Chapter 23 (3) of the Kenyan Law of Contracts states that any debt must be in writing to be enforceable. And Chapter 23 (2) (2) provides that "no contract in writing shall be void or unenforceable by reason only that it is not under seal." Strictly interpreted, this means that any signed written agreement is valid. Loan sharks have been able use this law in order to have their "contracts" upheld by the courts.
Microfinance Act of 2006
In Chapter 19 Part 1 (2) of the Microfinance Act of 2006, a "microfinance business" is defined as anyone engaged in lending or extending credit at his own risk, "including the provision of short-term loans to small or micro enterprises or low income households and characterized by the use of collateral substitute." The Microfinance Act also requires anyone conducting this kind of business to be licensed. In Part II Section 9 (1) (c) of that same act, it states that a license can be revoked and the business shut down if the business being conducted is "detrimental to the interests of its depositors or customers." It is not clear why loan sharks in Kenya have not been challenged with the Microfinance Act of 2006; even the loan sharks refer to the business they conduct as "microfinance."

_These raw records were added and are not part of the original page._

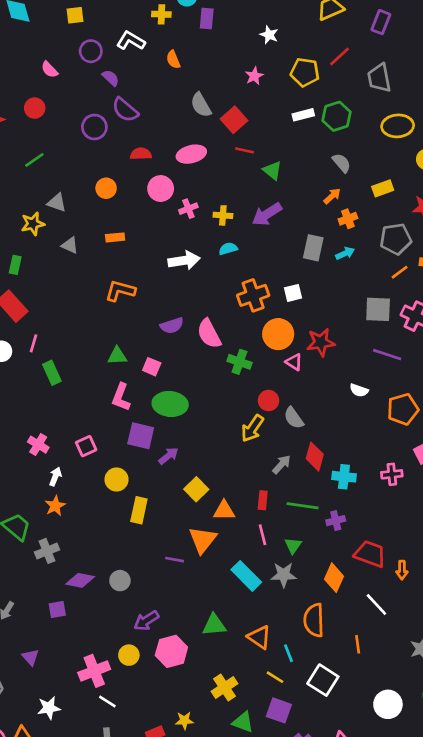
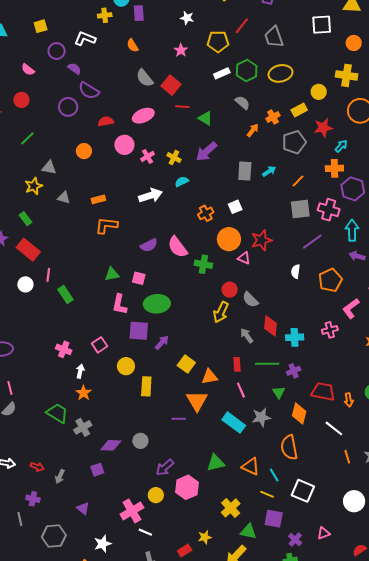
orange semicircle: (173, 60) -> (133, 45), moved
yellow ellipse: (398, 126) -> (280, 73), moved
gray semicircle: (342, 163) -> (242, 103), moved
yellow rectangle: (383, 188) -> (299, 110), moved
yellow cross: (223, 215) -> (174, 157), turned 32
orange cross: (348, 219) -> (273, 117), moved
orange rectangle: (115, 237) -> (98, 199), moved
gray pentagon: (396, 239) -> (294, 142), moved
green rectangle: (15, 265) -> (26, 219), turned -40
orange line: (400, 272) -> (298, 181), moved
orange cross: (253, 295) -> (206, 213), size x0.7
purple line: (387, 355) -> (312, 242), turned -45
white semicircle: (359, 390) -> (296, 271), turned 88
gray arrow: (281, 464) -> (247, 336), turned -70
green triangle: (293, 546) -> (279, 392), moved
orange line: (358, 644) -> (347, 457), moved

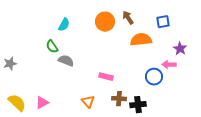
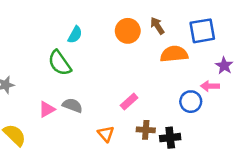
blue square: (163, 22) -> (202, 31), size x1.5
green semicircle: (52, 47) -> (60, 63), size x1.5
gray semicircle: (66, 61) -> (72, 105), moved
pink rectangle: (106, 77) -> (129, 102), turned -56
pink triangle: (42, 103) -> (47, 109), moved

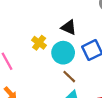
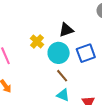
black triangle: (69, 27) -> (66, 30), turned -49

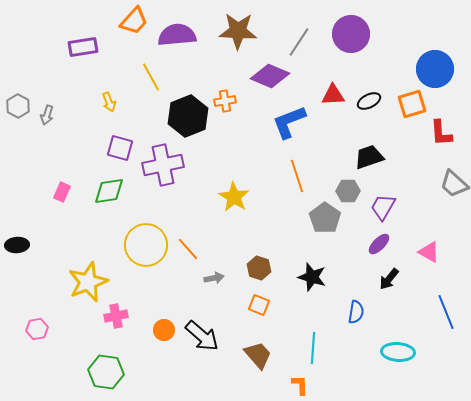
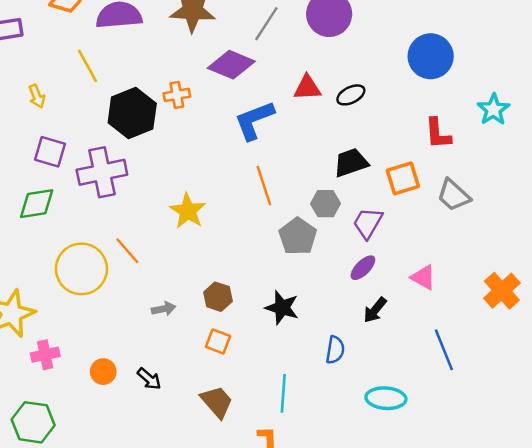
orange square: (412, 104) -> (403, 178), moved
orange line: (188, 249) -> (127, 251), moved
black arrow: (202, 336) -> (149, 379), size x0.6

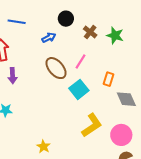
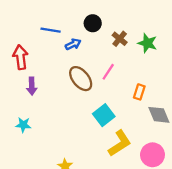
blue line: (17, 22) -> (51, 30), moved
cyan square: (79, 89) -> (104, 115), moved

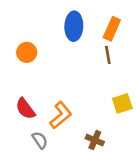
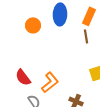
orange circle: (27, 52) -> (33, 25), moved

Chapter 19 Part II (4) (1) provides that "no person" can operate as a microfinance business unless such a person is registered as a company pursuant to the Companies Act and licensed through the Central Bank of Kenya. The penalty for noncompliance, as provided in Chapter 19 Part II (4) (2) is "a fine not exceeding one hundred thousand shillings, or to imprisonment for a term not exceeding three years, or to both."
Pursuant to Chapter 19 Part II (4) (i) concerning microfinance businesses, the Central Bank has the authority to prohibit any "such other activity as the Central Bank may prescribe." Chapter 19 Part IV provides for Central Bank's authority to inspect the records and even to intervene in the management of any microfinance business.